** Material supplied follows **

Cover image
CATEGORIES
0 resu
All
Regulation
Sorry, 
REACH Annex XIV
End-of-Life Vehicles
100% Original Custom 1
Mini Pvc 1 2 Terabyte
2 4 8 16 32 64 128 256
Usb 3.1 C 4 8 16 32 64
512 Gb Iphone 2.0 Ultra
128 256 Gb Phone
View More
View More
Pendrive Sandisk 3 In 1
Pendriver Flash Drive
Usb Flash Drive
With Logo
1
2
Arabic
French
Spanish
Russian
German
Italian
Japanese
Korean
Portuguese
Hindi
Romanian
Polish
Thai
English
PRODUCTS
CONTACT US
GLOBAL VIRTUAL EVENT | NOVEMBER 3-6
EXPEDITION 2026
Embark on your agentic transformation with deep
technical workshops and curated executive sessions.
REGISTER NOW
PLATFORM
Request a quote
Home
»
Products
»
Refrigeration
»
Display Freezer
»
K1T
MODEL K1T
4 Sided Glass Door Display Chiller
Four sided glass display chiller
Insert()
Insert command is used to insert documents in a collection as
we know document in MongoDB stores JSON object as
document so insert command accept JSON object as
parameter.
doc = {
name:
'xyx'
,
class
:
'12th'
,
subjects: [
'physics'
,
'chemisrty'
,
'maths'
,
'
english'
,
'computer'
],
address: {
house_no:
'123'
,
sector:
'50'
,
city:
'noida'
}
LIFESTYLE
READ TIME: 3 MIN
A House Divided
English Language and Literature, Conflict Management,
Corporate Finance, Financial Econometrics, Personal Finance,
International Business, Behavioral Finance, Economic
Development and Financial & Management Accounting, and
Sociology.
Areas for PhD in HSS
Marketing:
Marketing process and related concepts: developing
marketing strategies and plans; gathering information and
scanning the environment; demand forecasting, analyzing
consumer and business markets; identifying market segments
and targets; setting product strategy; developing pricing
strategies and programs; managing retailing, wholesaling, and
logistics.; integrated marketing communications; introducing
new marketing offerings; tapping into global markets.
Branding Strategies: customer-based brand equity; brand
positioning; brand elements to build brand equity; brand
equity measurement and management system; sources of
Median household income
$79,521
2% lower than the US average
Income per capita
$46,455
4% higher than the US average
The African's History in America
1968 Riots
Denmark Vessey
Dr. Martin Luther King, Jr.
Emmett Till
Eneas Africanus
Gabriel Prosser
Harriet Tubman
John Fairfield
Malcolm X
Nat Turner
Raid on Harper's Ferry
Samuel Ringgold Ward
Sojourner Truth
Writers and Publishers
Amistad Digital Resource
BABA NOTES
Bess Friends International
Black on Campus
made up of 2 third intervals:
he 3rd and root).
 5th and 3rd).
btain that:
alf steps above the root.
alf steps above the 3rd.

** End of Material supplied **

* Problem description
Your answer must be a single number: the count of lines in these records that contain "Finance".

* Output of the exercise
2